Justo cuando bajaba al portal, se encontró con su vecina, la tía Zhao.
—Qué coincidencia, ¿vuelves de la compra?
—saludó la tía Zhao.
—Sí, ¿vas a salir?
Respondió la mamá de Chu Chen.
—Mi hijo ha comprado un coche nuevo, me lleva a comprar algunas cosas.
Mientras hablaba, la tía Zhao se dirigió a un Mercedes nuevo aparcado no muy lejos.
Dijo con cierto orgullo:
—Este coche le costó a mi hijo el salario de un año, más de 400 000.
El hijo de la tía Zhao era unos años mayor que Chu Chen, tenía excelentes notas, se graduó en una universidad de prestigio y consiguió un trabajo en una empresa extranjera como directivo de alto nivel.
Aunque las dos familias se llevaban bien, seguía habiendo una cierta competencia subyacente.
Con su hijo triunfando y comprando un Mercedes, la tía Zhao se sentía naturalmente orgullosa.
Cada vez que se encontraba con alguien, presumía un poco.
—Por cierto, ¿tu Pequeño Chen no ha comprado coche todavía?
Avísame cuando lo haga, mi hijo conoce a alguien dentro y puede conseguirte un descuento.
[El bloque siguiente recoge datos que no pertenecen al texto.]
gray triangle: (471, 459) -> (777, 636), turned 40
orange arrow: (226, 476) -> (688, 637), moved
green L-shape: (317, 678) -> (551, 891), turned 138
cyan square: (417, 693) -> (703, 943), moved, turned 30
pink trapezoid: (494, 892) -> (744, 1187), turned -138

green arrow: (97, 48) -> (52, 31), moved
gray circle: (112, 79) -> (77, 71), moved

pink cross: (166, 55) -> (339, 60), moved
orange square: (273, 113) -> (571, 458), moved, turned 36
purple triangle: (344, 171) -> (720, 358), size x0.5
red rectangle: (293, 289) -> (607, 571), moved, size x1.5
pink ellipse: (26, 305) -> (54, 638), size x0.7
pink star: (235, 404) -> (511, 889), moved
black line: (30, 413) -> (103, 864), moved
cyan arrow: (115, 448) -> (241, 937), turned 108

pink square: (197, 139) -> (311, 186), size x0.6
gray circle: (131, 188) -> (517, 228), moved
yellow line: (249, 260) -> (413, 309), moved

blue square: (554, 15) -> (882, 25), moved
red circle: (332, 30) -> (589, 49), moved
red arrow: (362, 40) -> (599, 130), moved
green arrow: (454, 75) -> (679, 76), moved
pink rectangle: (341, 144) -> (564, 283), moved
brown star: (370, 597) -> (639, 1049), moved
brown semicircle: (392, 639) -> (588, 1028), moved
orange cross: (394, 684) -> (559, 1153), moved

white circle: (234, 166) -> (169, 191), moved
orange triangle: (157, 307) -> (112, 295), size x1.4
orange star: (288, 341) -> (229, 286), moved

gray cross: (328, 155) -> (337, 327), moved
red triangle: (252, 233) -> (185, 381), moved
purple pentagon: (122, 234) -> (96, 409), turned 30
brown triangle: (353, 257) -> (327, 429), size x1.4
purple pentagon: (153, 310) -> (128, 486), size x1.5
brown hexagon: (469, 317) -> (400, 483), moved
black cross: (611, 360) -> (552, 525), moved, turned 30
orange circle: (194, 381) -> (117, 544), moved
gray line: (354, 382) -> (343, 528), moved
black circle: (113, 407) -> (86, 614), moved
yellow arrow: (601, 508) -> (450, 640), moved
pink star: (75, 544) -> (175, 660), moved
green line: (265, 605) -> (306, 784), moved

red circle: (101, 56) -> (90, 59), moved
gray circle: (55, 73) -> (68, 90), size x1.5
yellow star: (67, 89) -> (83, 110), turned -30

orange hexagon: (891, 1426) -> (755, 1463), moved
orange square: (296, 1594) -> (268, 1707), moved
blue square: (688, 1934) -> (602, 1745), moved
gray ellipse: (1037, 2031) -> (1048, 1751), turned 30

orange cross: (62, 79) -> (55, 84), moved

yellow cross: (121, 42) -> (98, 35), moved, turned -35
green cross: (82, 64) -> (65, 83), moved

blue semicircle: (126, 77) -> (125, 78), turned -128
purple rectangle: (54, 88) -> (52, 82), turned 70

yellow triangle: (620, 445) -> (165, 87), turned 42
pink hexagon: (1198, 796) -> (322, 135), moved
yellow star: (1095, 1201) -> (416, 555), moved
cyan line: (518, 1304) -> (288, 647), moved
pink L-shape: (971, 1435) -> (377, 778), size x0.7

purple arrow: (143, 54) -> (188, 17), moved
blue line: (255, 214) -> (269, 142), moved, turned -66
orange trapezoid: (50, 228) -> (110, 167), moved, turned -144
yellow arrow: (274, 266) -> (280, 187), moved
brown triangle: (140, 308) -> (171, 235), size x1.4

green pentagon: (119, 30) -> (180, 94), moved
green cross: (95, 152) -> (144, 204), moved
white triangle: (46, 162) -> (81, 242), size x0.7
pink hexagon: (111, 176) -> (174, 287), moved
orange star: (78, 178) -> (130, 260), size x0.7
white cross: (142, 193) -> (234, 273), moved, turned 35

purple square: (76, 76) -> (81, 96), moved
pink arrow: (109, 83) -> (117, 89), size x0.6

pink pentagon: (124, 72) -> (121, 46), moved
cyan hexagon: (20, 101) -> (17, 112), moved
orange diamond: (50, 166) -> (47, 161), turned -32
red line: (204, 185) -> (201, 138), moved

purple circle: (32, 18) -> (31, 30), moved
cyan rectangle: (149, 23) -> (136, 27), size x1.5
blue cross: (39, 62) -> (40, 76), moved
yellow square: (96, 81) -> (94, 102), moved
La tía Zhao continuó presumiendo.
—Aunque no podáis comprar un coche como el nuestro, conseguir uno por doscientos o trescientos mil tampoco está mal.
Al oír esto, la mamá de Chu Chen frunció ligeramente el ceño.
Justo en ese momento, un Rolls-Royce negro entró lentamente.
—Mamá, he vuelto.
Bajando la ventanilla, Chu Chen habló con entusiasmo.
—Hola, tía Wang —dijo Bai Lingling educadamente desde el asiento del copiloto.
—¿Eh?
Al ver esto, la tía Zhao se sorprendió un poco.
—No esperaba que el Pequeño Chen también hubiera comprado un coche.
Al ver que Chu Chen también había comprado un coche, la tía Zhao sintió una pizca de decepción.
—Pequeño Chen, ten cuidado al aparcar, no vayas a rayar nuestro Mercedes recién comprado.
Advirtió la tía Zhao a Chu Chen.
—No pasa nada, Chu Chen, aparca donde quieras.
El hijo de la tía Zhao, Yang Zhao, que acababa de bajarse del coche, habló de inmediato al oír a su madre advertir a Chu Chen de esa manera.
Puede que su madre no reconociera qué clase de coche era ese, pero él sí.
Al ver el coche de Chu Chen, Yang Zhao se quedó totalmente conmocionado.
—Hijo, es un Mercedes nuevo, de cuatrocientos o quinientos mil, ¿y si lo raya por accidente?
Al oír las palabras de su hijo, la tía Zhao se quejó un poco.
—Mamá, tú solo sabes que nuestro coche costó cuatrocientos o quinientos mil, ¿acaso sabes cuánto cuesta el suyo?
Yang Zhao respiró hondo.
—¿Cuánto?
Preguntó la tía Zhao con curiosidad.